A number of entries were also highly commended: for Exposing Britain’s Social Evils, the photographer Craig Easton; for Journalism, Paul Caruana Galizia and Katie Gunning (Tortoise Media); and for Reporting Homelessness, Jack Simpson (Inside Housing) and Carolyn Atkinson (BBC Radio 4).

The Orwell Prizes aim to encourage good writing and thinking about politics, with judges asked to find winning entries which meet Orwell’s own ambition ‘to make political writing into an art’. You can find out more about each winner by following the individual links above.

Since The Orwell Prize was awarded for the first time in 1994 the original categories for books and journalism have been complemented by individual awards showcasing writing and reporting which draws on the full range of Orwell’s contemporary legacy: for Political Fiction, for social reporting and, in 2023, for Reporting Homelessness. Each Prize is worth £3,000 to the winner.

Shortlists in all five categories were announced earlier this year.

The shortlist for The Orwell Youth Prize 2023 was also announced today, with 43 young writers nominated for their writing in a range of genres, from short stories to journalism, inspired by this year’s theme ‘Who’s in Control?’. All shortlisted writers have been invited to our Orwell Youth Prize Celebration Day at University College London on Saturday 8th July, where they will take part in creative writing workshops with professional writers, and share their work with an audience, before the announcement of the winners and runners up.

Ahead of the announcements, Polina Ivanova, a 2022 Orwell Prize finalist and foreign correspondent for the FT, spoke about the ongoing detention of Wall Street Journal reporter Evan Gershkovich. Gershkovich, who had attended last year’s Orwell Prize ceremony with Ivanova, was arrested in Russia in March 2023 on espionage charges. Guests were encouraged to write their own messages of support to Evan, whose appeal against further detention was rejected on Thursday.

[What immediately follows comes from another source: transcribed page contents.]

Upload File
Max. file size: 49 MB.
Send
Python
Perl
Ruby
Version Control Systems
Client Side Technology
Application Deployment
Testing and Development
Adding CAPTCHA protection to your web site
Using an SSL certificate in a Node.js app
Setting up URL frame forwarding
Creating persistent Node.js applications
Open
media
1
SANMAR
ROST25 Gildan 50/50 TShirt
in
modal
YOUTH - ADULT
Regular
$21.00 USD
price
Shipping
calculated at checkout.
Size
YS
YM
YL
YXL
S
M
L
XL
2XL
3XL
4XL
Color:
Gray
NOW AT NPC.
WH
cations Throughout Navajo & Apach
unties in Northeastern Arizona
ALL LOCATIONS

We would like to express our gratitude to all of this year’s judges, our founding patron Richard Blair, core sponsors The Political Quarterly and Prize sponsors the Centre for Homelessness Impact and A. M. Heath, as well as all the Foundation’s Friends and Patrons for making these awards possible. Find out more about how you can join them in supporting our work by becoming a Friend or Patron here. The Orwell Prize will return in 2024.


This year’s awards were judged by eighteen writers, journalists and thinkers across four panels:

The Orwell Prize for Journalism 2023 and the Orwell Prize for Exposing Britain’s Social Evils 2023 were judged by the same panel, comprising of award-winning journalist Yasmin Alibhai-Brown (Chair); Katy Balls, political editor of The Spectator; Kurt Barling, professor of journalism at Middlesex University; Lindsey Hilsum, international editor for Channel 4 News; and Ed Thomas, special correspondent at BBC News.

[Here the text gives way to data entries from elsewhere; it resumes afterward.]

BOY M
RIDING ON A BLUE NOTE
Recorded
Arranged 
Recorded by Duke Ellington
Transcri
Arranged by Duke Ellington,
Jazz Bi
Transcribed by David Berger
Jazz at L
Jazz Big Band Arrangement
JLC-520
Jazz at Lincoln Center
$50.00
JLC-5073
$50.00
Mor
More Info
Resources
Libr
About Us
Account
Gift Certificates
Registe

The judges for The Orwell Prize for Political Writing 2023 are: Alice Bell, head of climate and health policy at Wellcome; Kojo Koram, historian, academic and Orwell Prize 2022 finalist; Martha Lane Fox (Chair), businesswoman, philanthropist and peer; Cristina Odone, journalist and editor; and Sukhdev Sandhu, writer and critic.

The judges for the Orwell Prize for Political Fiction 2023 are: Alison Flood, comment and culture editor at the New Scientist; Julia Jordan, Associate Professor of 20th Century English Literature at UCL; Tomiwa Owolade, contributing editor at the New Statesman; and Boyd Tonkin (Chair), journalist, editor and writer who was awarded the Royal Society of Literature’s Benson Medal in 2020 for outstanding service to literature over the course of a career.

The judges for The Orwell Prize for Reporting Homelessness 2023 are: Alan Rusbridger (Chair), distinguished editor and journalist; John Bird MBE, co-founder and Editor-in-Chief of the Big Issue magazine and crossbench peer; Leanna Fairfax, Lived Experiences Associate at the Centre for Homelessness Impact; and award winning journalist and presenter Sangita Myska.